Self-taught is a fancy way of saying Do It Yourself, and while the punks have always been lauded for writing snotty songs with as few chords as possible, there’s something magical about a young woman turning fashion on it’s head with a head full of ideas, the will to do it, and a pure love of how clothes could look. As a teenager, Westwood followed patterns and took apart secondhand clothes and rebuilt them. It’s doing her a disservice to say that she simply destroyed to remake – she wanted to understand the cuts and construction of garments, so she could twist seams out of shape, and make things hang more uniquely from a person’s frame.

Of course, Vivienne will forever be associated with UK Punk, given that she made a name for herself at a number of boutiques at 430 Kings Road in London. SEX was born from Let It Rock, and alongside Malcolm McLaren, she produced clothes that were daring, exciting, influential and playful. A thick line had been drawn in the dirt for Post War culture.

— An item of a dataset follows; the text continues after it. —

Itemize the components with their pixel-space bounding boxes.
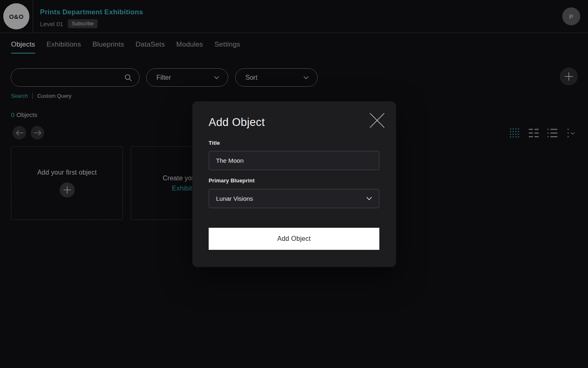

It wasn’t just one-trick punk ponying though – while many of the scene floundered, Westwood grew and expanded, never satisfied to sit still. A huge influence on the New Romantics, Dame Vivienne blurred the line between fashion, music, visual art, politics and anything else she put her formidable mind to. She became internationally known. A working class woman who never lost her accent or her attitude, a revolution in design and form.

Ever the imp, collecting some gong from Queen Elizabeth II, she went in a glorious outfit but also, without pants, twirling for photographers and looking better than she’d imagined when the images were splashed across the papers: “I wished to show off my outfit by twirling the skirt. It did not occur to me that, as the photographers were practically on their knees, the result would be more glamorous than I expected.”

Walking to her own beat, Westwood always had a vibrant idea. Want to protest against fracking? Drive a literal tank to David Cameron’s house. Campaign for anti-consumerism and preempt the criticism of contributing to people spending too much money on stuff? Undermine your own business: “I just tell people, stop buying clothes. Why not protect this gift of life while we have it? I don’t take the attitude that destruction is inevitable. Some of us would like to stop that and help people survive.”

“I don’t feel comfortable defending my clothes. But if you’ve got the money to afford them, then buy something from me. Just don’t buy too much.”

She also created a manifesto called Active Resistance to Propaganda which looked at art in relation to climate change. In her manifesto, she claimed that it “penetrates to the root of the human predicament and offers the underlying solution. We have the choice to become more cultivated and therefore more human – or by muddling along as usual we shall remain the destructive and self-destroying animal, the victim of our own cleverness.”

Naturally, musicians were drawn to Viv, from the ’70s to present day. We know about the punks getting dressed by her, but remember Pharrell’s massive hat? That was Vivienne. Other artists include FKA Twigs, Madonna, Harry Styles, Lady GaGa, Olivia Rodrigo, Adele, Lana Del Rey… the list is long and achingly current.

And while so many boring people simply want to break a thing to see what happens, there was always more to Vivienne Westwood. She said of punk: “It changed the way people looked. I was messianic about punk, seeing if one could put a spoke in the system in some way. I realised there was no subversion without ideas. It’s not enough to want to destroy everything.”

Ever wondered why Adam Ant looked so utterly gorgeous?

From the thrilling cuts during Punk, to the lampooning and elegance of her Pirates collection which looked toward French aristocracy and the upper classes, to using Victorian styles, to forcibly pushing women’s sexuality to the fore and tohellwithit, using witches as a source of inspiration, to the climate… it’s little wonder that Westwood’s popularity never really waned, and that her work has been the subject of many, many major museum retrospectives.

Effortlessly individual, never dull, never grey, Westwood died “peacefully, surrounded by her family” in Clapham, aged 81. In a short statement: “The world needs people like Vivienne to make a change for the better.”

A counter culture icon. A pop-culture legend. Unique. Controversial. Not always right, but never a bore. RIP.